Kendini yeniden toparlayan Azerbaycan bölgenin güçler dengesinin kendi lehlerine geliştiğine hükmederek 27 Eylül 2023’de yeniden Dağlık Karabağ’a saldırdı. Karabağ‘daki Ermenilerin yarısı yani 60 bini orayı terk etmek zorunda kaldı. Geri kalanınıda büyük bir trajedi bekliyor. Buna yeşil ışık yakan Rusya lideri Putin oldu. Bunun nedeni açık. Ermanistan lideri Paşinyan’ın ABD yanlısı bir politika izlemesiydi.
Azerbaycan ve Türkiye zafer naraları atıyor. Aliyev ve Erdoğan, Saddam Hüseyin gibi sağa-sola çaka satıyor. Tıpkı onun gibi gadar birer diktatördürler. Umalım akibetleri onun gibi olur. Rusya, “Ermeniler Rusya‘ya karşı çıkmanın bedelini ödüyor“ diye el uvuşturuyor. ABD’ye gelince söylem dışında şimdilik askeri bir müdahale düşünmüyor. Buna gücü yetmediği anlaşılıyor. Bu da Ermenilerin feleketini daha da derinleştireceği kaçınılmaz kılıyor.
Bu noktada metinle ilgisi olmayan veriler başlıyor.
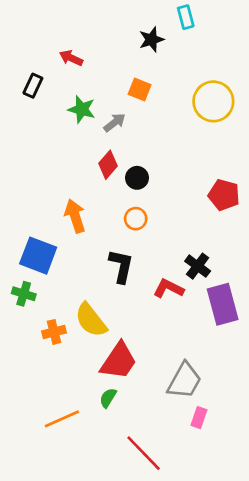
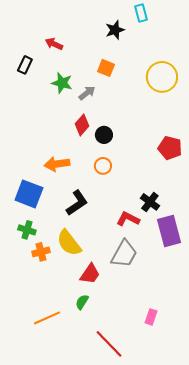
orange arrow: (75, 216) -> (57, 164), turned -80
black L-shape: (121, 266) -> (77, 203), moved, turned 44
green cross: (24, 294) -> (27, 230), moved
red trapezoid: (119, 361) -> (90, 274), size x0.7
gray trapezoid: (184, 381) -> (124, 254), moved

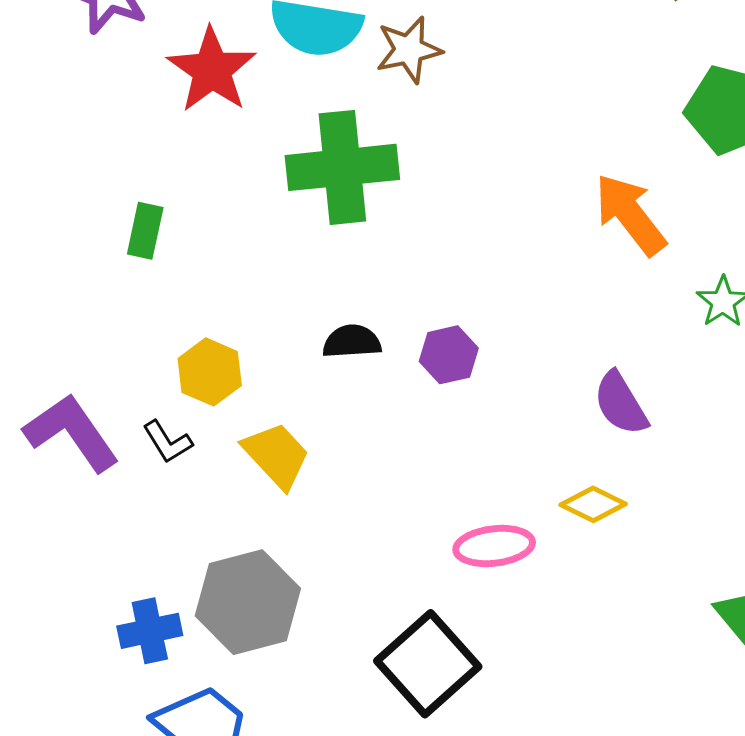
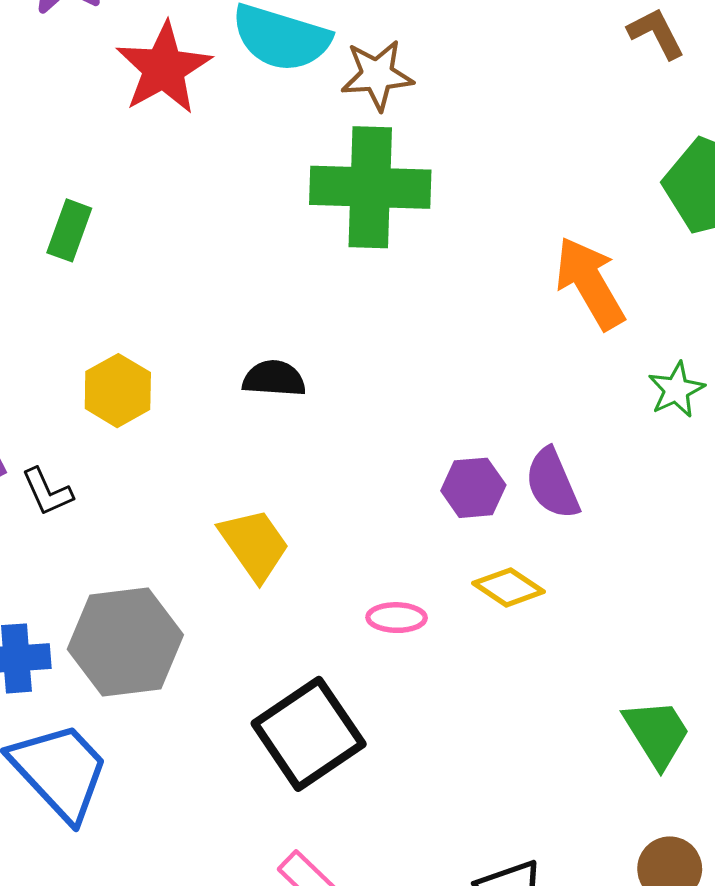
green cross: (342, 167) -> (370, 187), moved
purple hexagon: (449, 355) -> (473, 488), moved
black L-shape: (167, 442) -> (47, 492), moved
yellow trapezoid: (276, 455) -> (254, 544), moved
pink ellipse: (494, 546) -> (397, 618), size x0.7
Biden, bir soykırıma baş vurulmaması için hem Türkiye’ye hem Azerbaycan hükümetine birer uyarı mektubu yolladı. Fakat Türkiye ve Azerbaycan buna yeltenirse ABD’nin tavrı hangi boyuta olur bilmiyoruz. Fakat bildiğimiz her hangi askeri bir müdahalede bulunmayacağıdır. Bazı yaptırımlara gidbilir ama bu Ermenileri soykırıma uğramasına engel olmaz.
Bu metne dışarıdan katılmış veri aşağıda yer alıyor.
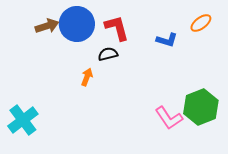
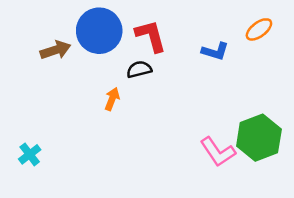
brown arrow: (47, 26) -> (55, 50), moved
cyan cross: (23, 120) -> (30, 154), size x0.6

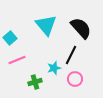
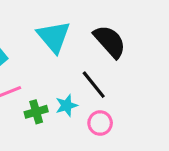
black line: (71, 55) -> (94, 85), turned -66
green cross: (35, 82) -> (36, 112), moved

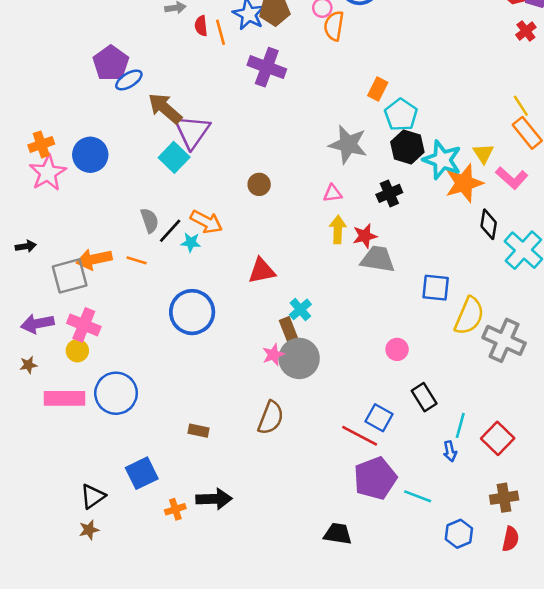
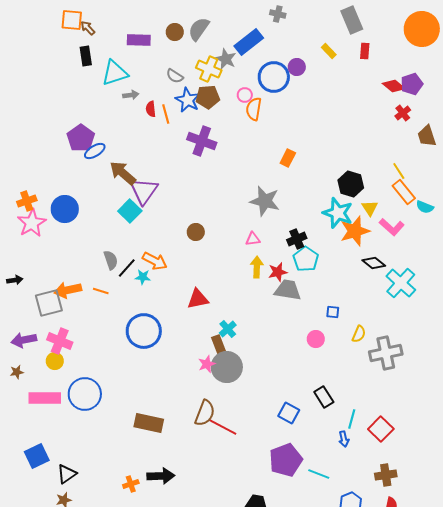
cyan pentagon: (401, 115) -> (306, 259), moved
black hexagon: (407, 147) -> (351, 184), moved
black diamond: (489, 224) -> (374, 263), turned -60
blue square: (436, 288) -> (333, 312), size x0.6
yellow semicircle: (469, 316) -> (359, 334), size x0.6
gray cross: (504, 340) -> (386, 353), turned -36
pink circle: (397, 349) -> (316, 339), moved
brown rectangle: (199, 431) -> (149, 423), size x1.8
red line: (360, 436) -> (223, 427), moved
blue square: (142, 473) -> (37, 456), moved

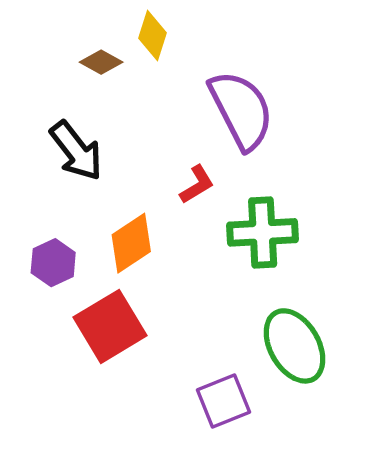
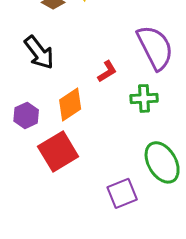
purple semicircle: (241, 110) -> (155, 47), moved
green cross: (263, 232) -> (144, 98), size x0.7

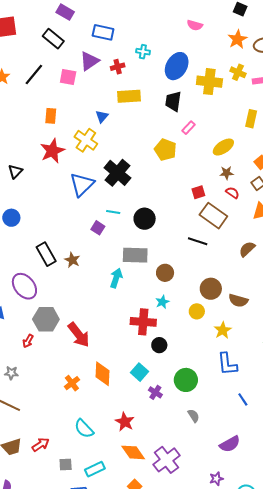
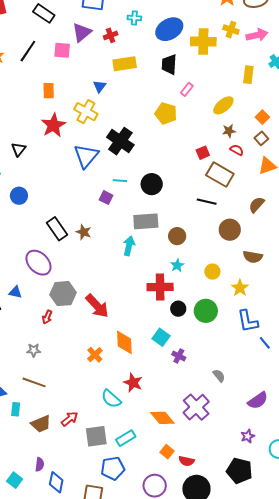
blue ellipse: (177, 66) -> (169, 29), turned 36
brown circle: (211, 289) -> (230, 230), moved
green circle: (186, 380) -> (206, 311), moved
blue line: (243, 399) -> (265, 343), moved
red star: (125, 422) -> (133, 383), moved
purple cross: (166, 460) -> (196, 407), moved
gray square: (66, 465) -> (96, 436), size x1.6

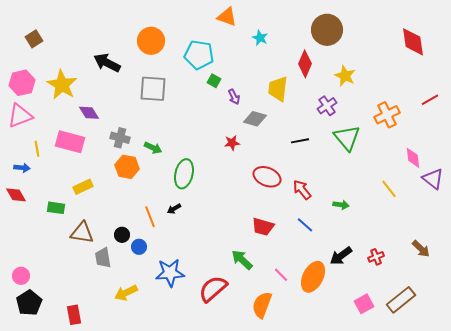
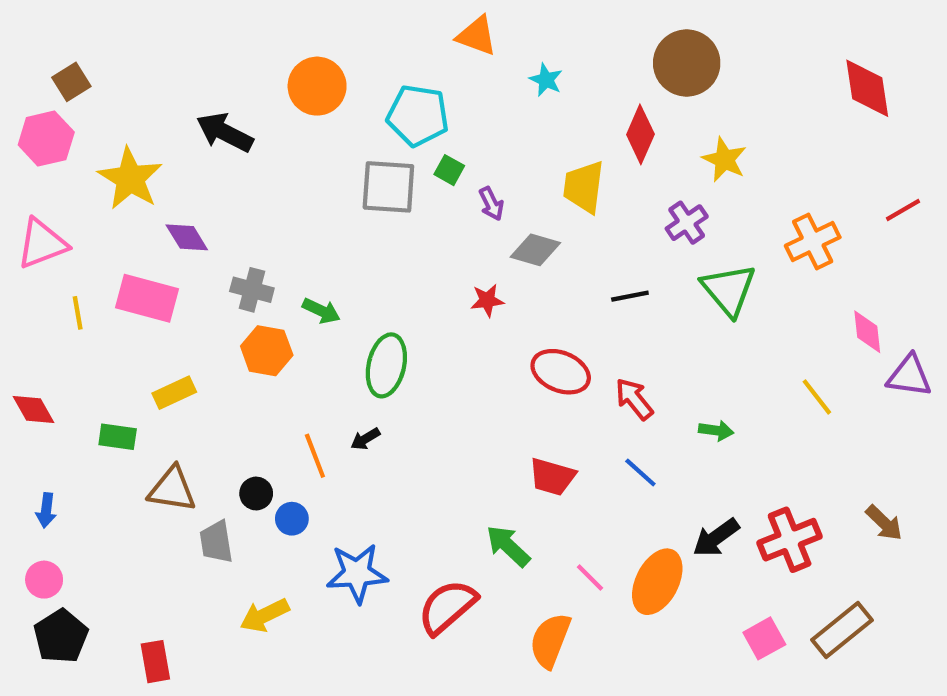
pink hexagon: (22, 83) -> (46, 139), moved
gray square: (153, 89) -> (388, 187), moved
blue arrow: (22, 168) -> (46, 510), moved, turned 91
purple triangle: (433, 179) -> (909, 376), turned -30
red cross: (376, 257) -> (790, 540), size x1.8

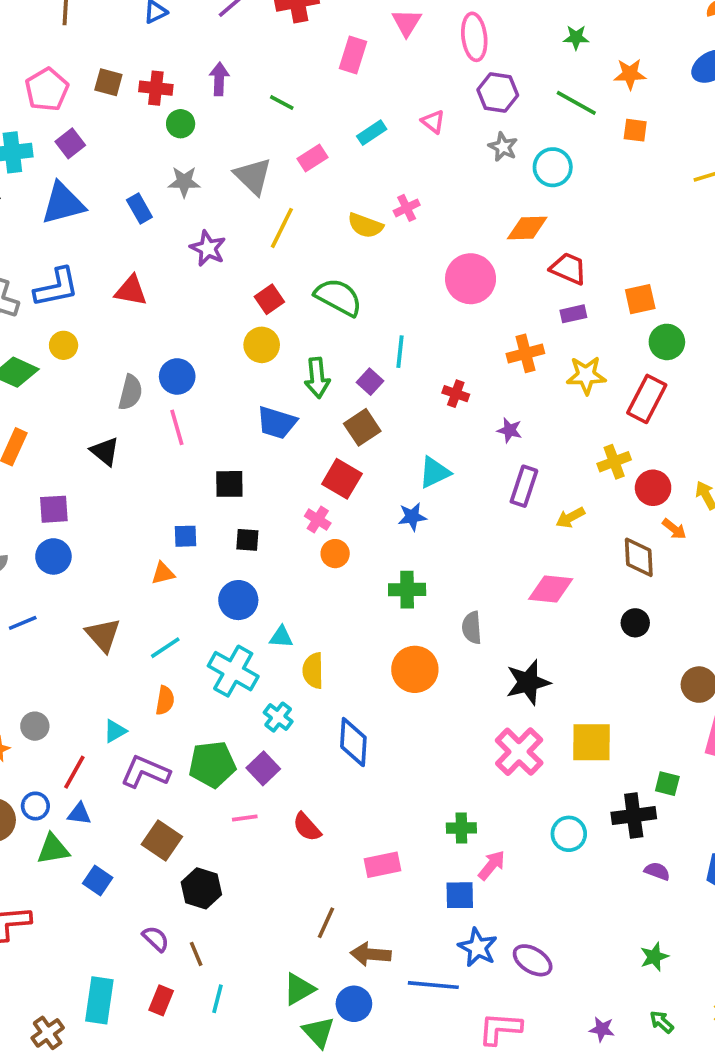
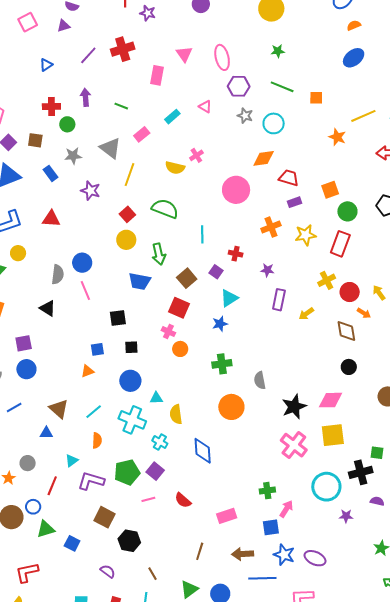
orange star: (630, 74) -> (337, 137), moved, turned 30
brown square: (108, 82) -> (35, 140), moved
purple square: (370, 382) -> (216, 272), moved
pink diamond: (551, 589) -> (331, 400), moved
blue triangle: (79, 814) -> (46, 433), moved
cyan circle: (569, 834) -> (326, 487), size x1.5
brown line: (196, 954) -> (152, 574), moved
brown arrow: (371, 954) -> (243, 554), moved
purple star: (602, 1029) -> (346, 516), moved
Karabağ’ın önemi, Orta Asya’ya açılan kapı olmasıdır. Bu özelikle Türkiye’yi fazlasıyla ilgilendirmektedir. Türkiye buradan kara yoluyla Orta Asya’ya ulaşmayı hayal etmektedir. Bu emeline ulaşır mı derseniz bu mümkün görünmüyor. Buna ne Rusya ne ABD ne de İran müsaade etmez.
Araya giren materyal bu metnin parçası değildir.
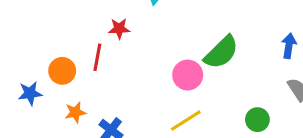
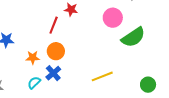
orange circle: (62, 71) -> (56, 51), moved
pink circle: (188, 75) -> (113, 18), moved

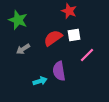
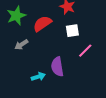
green star: (18, 20) -> (16, 16), turned 30
red semicircle: (53, 38) -> (42, 24), moved

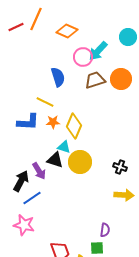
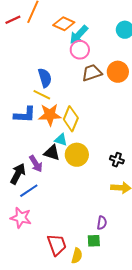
cyan arrow: (98, 51) -> (79, 35), moved
blue semicircle: (58, 77) -> (45, 78), moved
orange star: (53, 122) -> (50, 115), size x1.6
ABD, Rusya’ya karşın Ermenileri desteklemektedir. Ha keza İran’da desteğini Ermenilere vermektedir. İşin tuhafı bu iki düşman ülkenin Ermenistan politikası çakışıyor olması. Devlet çıkarları gereğidir. ABD’nin Ermenistan’ı desteklemesi Rusya’yı güneyden kuşatmak istemesidir. İran’ın, Azerbaycan’a karşı Ermenistan’ı desteklemesi ise kendi iç sorunu olan Azerileri Azerbaycan hükümetinin desteğini zayıflatmadan ileri gelmektedir. Bu nedenle Azerbaycan’ın zafer kazanmasını istememektedir.
İkincisi, İran, Nahçıvan-Azerbaycan arasında kurulacak karayolu bağlantısı Zengezur koridorunun açılmasından rahatsızlık duymaktadır. Bu koridorun açılmasıyla Ermenistan arasındaki karayolu bağlantısının kesileceği ve buradan batı dünyasıyla ilişkisinin zayıflaycağı endişesini duymaktadır. Bu nedende İran, Zengezur koridoru konusunu bir ulusal güvenlik meselesi olarak ele alıyor. Bu koridurun açılmaması için çalışıyor. Bu koridurun açılmasını “bir Batı veya NATO projesi olduğu ve bununla İran, Rusya ve Çin’i çevrelemek istendiğini“ iddia etmektedir.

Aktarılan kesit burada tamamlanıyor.